SOURCE RECORDS:
# # # # # # #

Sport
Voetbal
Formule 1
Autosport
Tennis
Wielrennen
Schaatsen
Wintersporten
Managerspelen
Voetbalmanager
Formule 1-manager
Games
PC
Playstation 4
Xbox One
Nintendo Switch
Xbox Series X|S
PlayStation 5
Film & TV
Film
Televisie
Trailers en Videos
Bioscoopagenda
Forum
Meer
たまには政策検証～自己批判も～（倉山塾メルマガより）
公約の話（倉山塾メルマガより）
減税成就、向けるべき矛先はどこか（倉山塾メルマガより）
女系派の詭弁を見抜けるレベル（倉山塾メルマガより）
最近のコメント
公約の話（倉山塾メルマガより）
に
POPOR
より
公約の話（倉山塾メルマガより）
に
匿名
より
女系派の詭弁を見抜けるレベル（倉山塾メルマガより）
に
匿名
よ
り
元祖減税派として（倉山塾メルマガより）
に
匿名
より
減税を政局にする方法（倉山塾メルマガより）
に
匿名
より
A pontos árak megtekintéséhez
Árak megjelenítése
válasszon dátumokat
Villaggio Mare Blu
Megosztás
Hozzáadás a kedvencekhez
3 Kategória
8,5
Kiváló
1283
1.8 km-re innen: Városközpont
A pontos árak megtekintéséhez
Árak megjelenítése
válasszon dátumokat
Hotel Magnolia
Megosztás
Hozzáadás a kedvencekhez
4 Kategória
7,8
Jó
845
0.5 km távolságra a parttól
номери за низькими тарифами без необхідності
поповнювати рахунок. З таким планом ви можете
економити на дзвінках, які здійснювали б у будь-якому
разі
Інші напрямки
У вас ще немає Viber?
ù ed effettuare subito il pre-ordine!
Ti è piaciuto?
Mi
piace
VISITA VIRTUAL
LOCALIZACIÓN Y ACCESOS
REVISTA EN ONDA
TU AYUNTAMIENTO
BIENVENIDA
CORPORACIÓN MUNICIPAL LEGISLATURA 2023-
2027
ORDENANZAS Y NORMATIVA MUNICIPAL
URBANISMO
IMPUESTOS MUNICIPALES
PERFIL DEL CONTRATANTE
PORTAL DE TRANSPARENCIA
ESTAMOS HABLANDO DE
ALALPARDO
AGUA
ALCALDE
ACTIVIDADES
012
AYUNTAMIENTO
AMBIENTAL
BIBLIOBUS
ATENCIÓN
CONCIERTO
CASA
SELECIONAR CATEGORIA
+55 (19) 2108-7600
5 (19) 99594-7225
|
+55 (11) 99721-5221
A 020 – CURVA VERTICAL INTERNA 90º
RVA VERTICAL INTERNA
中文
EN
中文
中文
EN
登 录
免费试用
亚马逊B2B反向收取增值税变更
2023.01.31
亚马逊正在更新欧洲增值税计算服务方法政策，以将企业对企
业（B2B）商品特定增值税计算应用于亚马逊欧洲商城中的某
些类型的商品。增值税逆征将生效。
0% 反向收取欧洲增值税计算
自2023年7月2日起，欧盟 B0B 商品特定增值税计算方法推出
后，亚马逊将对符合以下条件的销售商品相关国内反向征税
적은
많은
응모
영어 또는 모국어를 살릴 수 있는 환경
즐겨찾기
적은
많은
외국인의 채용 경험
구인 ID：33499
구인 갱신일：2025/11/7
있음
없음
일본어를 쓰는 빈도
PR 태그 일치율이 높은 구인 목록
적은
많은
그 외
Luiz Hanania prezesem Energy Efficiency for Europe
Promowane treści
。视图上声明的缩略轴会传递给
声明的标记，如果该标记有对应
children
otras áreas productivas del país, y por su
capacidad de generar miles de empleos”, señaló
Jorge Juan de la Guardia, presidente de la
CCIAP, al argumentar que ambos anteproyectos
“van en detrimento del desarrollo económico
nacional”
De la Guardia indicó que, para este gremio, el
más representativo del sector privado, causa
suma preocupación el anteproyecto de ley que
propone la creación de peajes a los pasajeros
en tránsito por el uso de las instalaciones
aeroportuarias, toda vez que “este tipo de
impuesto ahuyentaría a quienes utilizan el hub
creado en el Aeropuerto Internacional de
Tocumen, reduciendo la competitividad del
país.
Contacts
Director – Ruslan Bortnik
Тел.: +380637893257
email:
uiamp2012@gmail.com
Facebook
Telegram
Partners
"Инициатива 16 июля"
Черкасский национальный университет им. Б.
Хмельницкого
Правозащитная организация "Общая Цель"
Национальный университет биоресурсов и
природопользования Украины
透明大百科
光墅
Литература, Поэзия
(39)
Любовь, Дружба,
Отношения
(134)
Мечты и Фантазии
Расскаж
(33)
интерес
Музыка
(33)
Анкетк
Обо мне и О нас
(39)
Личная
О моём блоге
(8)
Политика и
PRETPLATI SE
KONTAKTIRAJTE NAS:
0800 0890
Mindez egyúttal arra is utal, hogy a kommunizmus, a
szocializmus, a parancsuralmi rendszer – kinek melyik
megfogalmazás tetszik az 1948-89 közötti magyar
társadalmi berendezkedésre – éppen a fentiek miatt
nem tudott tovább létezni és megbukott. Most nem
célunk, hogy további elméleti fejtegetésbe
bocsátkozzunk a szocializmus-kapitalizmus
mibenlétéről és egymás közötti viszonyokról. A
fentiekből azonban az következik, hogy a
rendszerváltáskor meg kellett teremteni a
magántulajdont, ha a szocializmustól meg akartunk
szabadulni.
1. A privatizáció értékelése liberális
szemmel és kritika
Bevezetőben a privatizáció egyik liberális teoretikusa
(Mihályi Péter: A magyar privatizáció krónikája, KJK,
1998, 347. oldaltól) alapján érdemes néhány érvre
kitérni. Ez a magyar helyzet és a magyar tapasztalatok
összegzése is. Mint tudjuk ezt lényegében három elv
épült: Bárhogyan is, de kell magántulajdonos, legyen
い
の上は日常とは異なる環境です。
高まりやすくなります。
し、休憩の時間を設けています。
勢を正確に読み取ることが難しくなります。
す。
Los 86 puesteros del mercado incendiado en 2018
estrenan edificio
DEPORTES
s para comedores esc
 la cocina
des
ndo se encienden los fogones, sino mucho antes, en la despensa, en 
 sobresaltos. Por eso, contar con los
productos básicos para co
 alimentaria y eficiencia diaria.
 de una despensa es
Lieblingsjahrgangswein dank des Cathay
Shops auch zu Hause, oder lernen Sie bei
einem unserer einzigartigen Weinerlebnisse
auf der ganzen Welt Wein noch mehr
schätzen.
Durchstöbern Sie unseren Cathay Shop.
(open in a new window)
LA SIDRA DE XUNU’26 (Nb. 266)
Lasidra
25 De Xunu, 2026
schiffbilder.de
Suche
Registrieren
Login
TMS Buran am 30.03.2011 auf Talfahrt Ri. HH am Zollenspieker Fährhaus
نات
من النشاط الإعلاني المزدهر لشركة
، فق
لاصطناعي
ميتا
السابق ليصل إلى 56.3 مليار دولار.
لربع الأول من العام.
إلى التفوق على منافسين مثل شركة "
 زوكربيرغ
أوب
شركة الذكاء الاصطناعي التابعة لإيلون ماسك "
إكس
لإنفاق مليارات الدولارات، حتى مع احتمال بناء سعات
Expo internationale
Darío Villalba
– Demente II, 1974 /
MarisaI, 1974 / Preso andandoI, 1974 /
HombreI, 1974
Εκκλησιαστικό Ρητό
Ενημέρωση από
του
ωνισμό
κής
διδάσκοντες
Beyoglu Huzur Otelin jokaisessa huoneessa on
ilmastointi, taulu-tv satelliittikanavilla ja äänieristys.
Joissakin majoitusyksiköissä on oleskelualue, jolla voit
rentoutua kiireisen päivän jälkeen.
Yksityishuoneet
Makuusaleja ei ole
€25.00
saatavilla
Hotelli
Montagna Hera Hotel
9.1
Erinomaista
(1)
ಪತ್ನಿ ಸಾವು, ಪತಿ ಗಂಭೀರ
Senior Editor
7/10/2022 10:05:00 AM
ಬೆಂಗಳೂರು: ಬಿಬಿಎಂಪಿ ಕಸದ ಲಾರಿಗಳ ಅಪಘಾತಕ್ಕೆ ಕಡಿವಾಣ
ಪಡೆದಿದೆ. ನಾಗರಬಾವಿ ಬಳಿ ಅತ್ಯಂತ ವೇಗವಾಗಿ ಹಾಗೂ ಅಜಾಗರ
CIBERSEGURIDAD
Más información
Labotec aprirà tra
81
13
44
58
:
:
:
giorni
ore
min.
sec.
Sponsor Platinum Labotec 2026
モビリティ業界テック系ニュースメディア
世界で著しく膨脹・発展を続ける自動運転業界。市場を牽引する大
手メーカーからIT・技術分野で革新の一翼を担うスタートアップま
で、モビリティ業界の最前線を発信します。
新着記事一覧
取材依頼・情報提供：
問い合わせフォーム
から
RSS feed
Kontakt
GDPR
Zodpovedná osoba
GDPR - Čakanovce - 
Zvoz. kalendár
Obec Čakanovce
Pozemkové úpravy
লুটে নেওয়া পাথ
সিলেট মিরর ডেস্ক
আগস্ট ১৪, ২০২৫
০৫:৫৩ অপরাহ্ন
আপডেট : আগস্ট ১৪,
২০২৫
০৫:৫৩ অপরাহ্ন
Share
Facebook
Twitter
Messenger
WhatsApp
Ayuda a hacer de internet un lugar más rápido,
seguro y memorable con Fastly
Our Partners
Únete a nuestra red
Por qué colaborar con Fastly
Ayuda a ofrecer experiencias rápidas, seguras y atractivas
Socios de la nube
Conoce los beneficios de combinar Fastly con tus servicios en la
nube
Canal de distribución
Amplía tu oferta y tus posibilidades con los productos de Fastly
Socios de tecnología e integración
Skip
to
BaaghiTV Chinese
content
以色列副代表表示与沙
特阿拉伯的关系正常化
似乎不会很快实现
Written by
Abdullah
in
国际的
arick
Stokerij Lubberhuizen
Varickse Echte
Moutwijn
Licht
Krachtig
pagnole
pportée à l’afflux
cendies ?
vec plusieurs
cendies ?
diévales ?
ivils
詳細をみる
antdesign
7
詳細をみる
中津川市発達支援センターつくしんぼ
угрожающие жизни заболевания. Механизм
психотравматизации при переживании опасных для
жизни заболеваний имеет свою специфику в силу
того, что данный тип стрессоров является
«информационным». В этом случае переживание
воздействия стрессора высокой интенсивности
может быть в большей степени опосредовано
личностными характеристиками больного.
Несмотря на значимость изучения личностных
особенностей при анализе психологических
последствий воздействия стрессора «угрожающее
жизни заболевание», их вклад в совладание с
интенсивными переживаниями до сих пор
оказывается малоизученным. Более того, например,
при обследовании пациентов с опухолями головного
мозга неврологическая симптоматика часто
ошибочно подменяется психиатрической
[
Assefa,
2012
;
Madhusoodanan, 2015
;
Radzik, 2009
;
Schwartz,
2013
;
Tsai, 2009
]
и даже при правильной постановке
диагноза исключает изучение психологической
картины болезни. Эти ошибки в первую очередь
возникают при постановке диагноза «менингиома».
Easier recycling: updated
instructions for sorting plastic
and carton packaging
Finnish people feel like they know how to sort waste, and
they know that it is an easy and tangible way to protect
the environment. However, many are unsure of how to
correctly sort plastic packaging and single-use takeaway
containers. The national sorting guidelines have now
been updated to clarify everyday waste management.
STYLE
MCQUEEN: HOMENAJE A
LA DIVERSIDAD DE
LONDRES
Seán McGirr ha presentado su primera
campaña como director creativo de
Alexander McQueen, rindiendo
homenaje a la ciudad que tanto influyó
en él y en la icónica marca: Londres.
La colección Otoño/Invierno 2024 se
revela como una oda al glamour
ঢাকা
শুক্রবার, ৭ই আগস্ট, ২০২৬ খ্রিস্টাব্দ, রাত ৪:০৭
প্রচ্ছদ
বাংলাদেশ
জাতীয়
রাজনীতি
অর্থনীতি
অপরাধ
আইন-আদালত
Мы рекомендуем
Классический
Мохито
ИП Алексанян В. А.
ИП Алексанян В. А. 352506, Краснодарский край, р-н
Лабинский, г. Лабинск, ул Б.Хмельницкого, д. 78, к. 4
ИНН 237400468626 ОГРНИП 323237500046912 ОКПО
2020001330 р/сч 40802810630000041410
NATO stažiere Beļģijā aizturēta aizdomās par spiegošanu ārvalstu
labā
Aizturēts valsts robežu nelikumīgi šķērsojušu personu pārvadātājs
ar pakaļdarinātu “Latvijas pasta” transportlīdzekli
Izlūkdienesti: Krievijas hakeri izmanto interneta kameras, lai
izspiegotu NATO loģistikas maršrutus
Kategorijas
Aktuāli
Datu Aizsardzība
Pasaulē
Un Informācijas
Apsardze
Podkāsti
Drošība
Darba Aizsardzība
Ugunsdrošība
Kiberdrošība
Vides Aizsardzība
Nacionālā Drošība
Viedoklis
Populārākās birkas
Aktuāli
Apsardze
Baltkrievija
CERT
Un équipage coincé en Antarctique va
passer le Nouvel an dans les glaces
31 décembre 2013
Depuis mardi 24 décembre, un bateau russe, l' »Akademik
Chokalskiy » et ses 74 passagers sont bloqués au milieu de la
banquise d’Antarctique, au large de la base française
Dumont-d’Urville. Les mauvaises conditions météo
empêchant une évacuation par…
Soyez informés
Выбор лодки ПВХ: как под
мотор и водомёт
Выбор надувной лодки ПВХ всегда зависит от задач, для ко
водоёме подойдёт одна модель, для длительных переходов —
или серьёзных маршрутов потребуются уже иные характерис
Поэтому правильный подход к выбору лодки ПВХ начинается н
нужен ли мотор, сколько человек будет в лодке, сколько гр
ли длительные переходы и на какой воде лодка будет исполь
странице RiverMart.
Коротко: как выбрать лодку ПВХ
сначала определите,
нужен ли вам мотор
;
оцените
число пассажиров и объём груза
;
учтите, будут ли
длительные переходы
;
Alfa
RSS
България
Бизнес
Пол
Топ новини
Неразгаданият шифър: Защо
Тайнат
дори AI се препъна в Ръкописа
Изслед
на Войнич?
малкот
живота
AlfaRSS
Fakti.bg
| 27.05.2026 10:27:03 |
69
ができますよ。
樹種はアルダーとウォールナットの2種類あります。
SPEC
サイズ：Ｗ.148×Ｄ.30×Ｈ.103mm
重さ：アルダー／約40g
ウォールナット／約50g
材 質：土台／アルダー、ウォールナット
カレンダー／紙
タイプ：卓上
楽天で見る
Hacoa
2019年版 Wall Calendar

# # # # # # #

WHAT IS BEING ASKED: Look for the word "privatizáció". Copy out every line of the data that has it.

SOLUTION FOR THIS PROBLEM:
1. A privatizáció értékelése liberális
Bevezetőben a privatizáció egyik liberális teoretikusa
(Mihályi Péter: A magyar privatizáció krónikája, KJK,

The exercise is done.